Task inputs >>

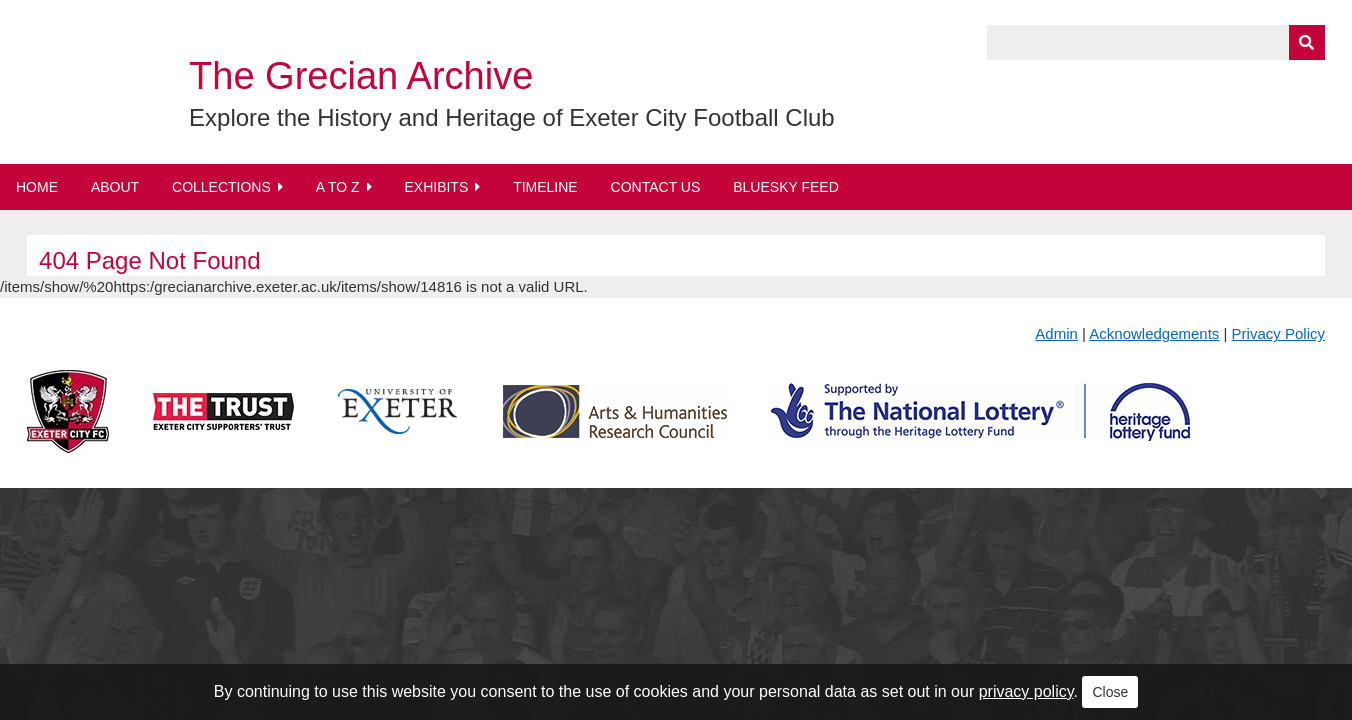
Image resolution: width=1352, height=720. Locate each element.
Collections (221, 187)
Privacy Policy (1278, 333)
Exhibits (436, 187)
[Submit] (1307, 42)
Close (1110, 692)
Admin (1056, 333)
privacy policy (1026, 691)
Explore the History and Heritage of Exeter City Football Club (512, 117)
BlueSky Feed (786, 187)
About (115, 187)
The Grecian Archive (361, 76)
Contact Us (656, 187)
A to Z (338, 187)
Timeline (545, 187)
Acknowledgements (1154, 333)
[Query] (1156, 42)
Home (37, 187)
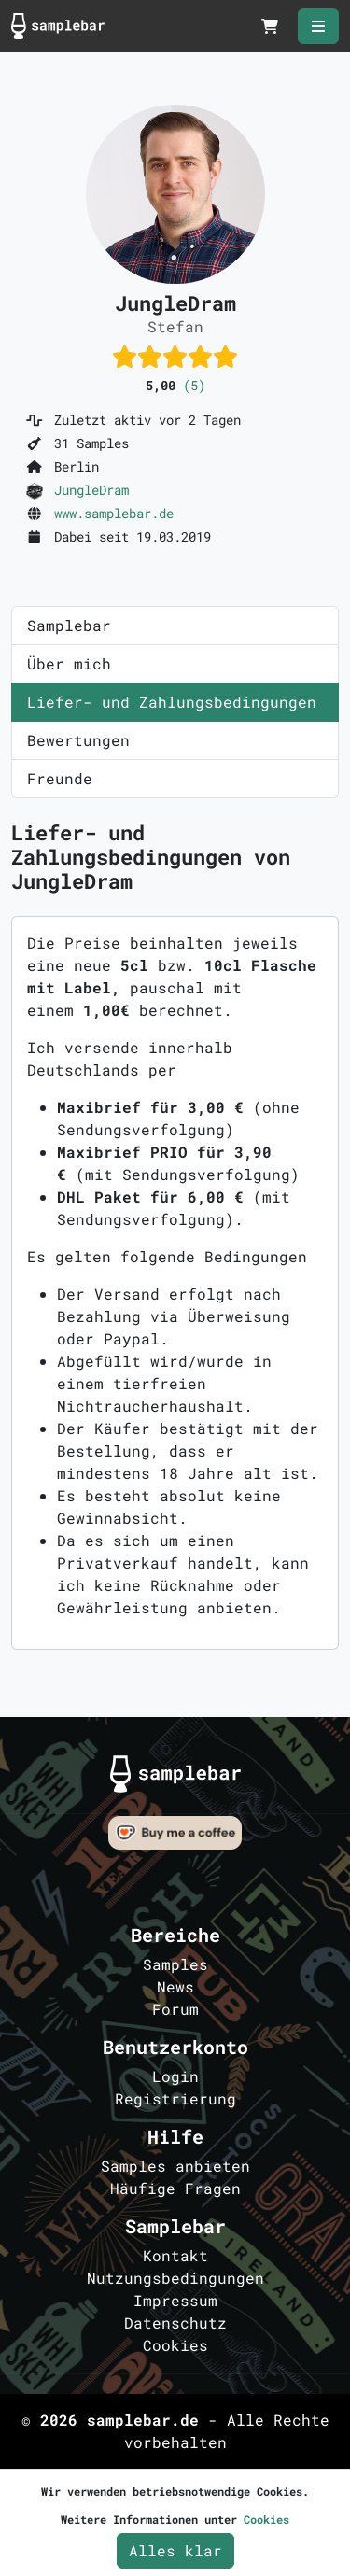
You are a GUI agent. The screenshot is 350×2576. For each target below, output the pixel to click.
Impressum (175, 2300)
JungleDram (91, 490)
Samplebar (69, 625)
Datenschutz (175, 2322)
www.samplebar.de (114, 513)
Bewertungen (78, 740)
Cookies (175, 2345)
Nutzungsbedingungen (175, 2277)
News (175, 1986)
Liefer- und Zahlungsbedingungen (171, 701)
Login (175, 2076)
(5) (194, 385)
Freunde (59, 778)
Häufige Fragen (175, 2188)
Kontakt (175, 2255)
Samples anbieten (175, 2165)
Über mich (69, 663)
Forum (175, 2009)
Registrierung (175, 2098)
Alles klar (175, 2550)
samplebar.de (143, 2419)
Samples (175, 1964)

Task item >> Write out once more the lines above beginning at the line with "Registrierung (175, 2098)"; continue through the final line and stop there.

Result >>
Registrierung (175, 2098)
Alles klar (175, 2550)
samplebar.de (143, 2419)
Samples (175, 1964)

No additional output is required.